El cura expulsado del sacerdocio y la credibilidad de la Iglesia

Se ha publicado en varios medios que el obispo de Mallorca ha expulsado del sacerdocio a un cura acusado de pederastia, con el consiguiente revuelo de los presbíteros de la zona. Algunos no parecen estar muy de acuerdo con la medida. Y confunden la misericordia con la impunidad. En tiempo de Cuaresma conviene recordar que uno se arrepiente de sus pecados y es perdonado, porque la misericordia de Dios es infinita. Pero existe el derecho de reparación a la víctima. Y ahí es más difícil pasar página. El delito se castiga, no puede quedar impune. El perdón afecta exclusivamente a nuestra alma. No son equiparables ambas cosas.

En ocasiones confundimos la misericordia con una especie de saco donde todo cabe. Y me temo que nuestros pecados tienen consecuencias, mucho más si son delito, por tanto no cabe el paraguas de la Iglesia para escondernos. Algo que ha herido profundamente a la institución eclesiástica ha sido precisamente, dar una segunda oportunidad a personas que han salido de rositas de situaciones que no merecen otra cosa que la cárcel y la expulsión del cargo que ostentaban para ganarse la máxima confianza de sus víctimas. A mí me ha parecido muy sensata la medida del obispo, porque deduzco que dispone de datos suficientes para considerar que el presbítero en cuestión se pasó por el arco de triunfo sus deberes como pastor, abusando además de su condición para consumar un delito.
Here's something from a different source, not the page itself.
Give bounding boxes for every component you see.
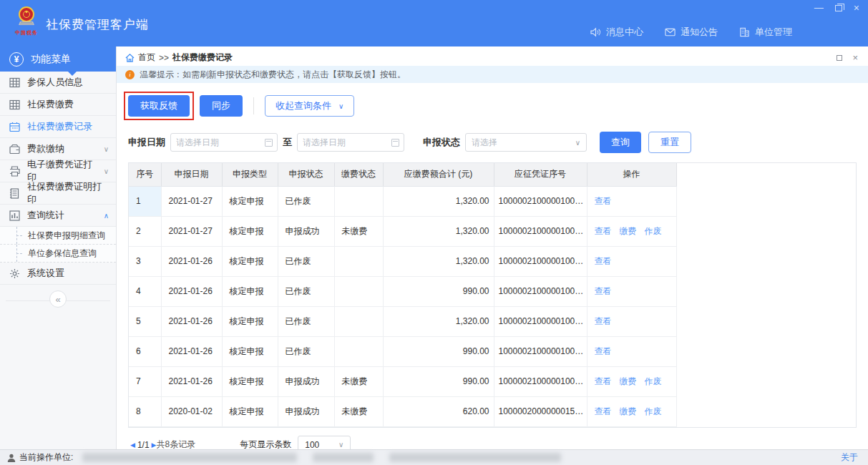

Sorprende en este caso que no se haya apelado al beneficio de la duda, puesto que el sacerdote todavía no ha sido condenado por los hechos que se le imputan. La expulsión del sacerdocio es algo muy grave. Pero es que el daño que se ocasiona a toda la Iglesia con estos lobos disfrazados de pastores, es inconmensurable. De manera que vayan tomando nota aquellos que viven una doble moral. Quienes confunden un ministerio por su cortijo particular, quienes olvidan la consagración que hicieron en su día al Señor.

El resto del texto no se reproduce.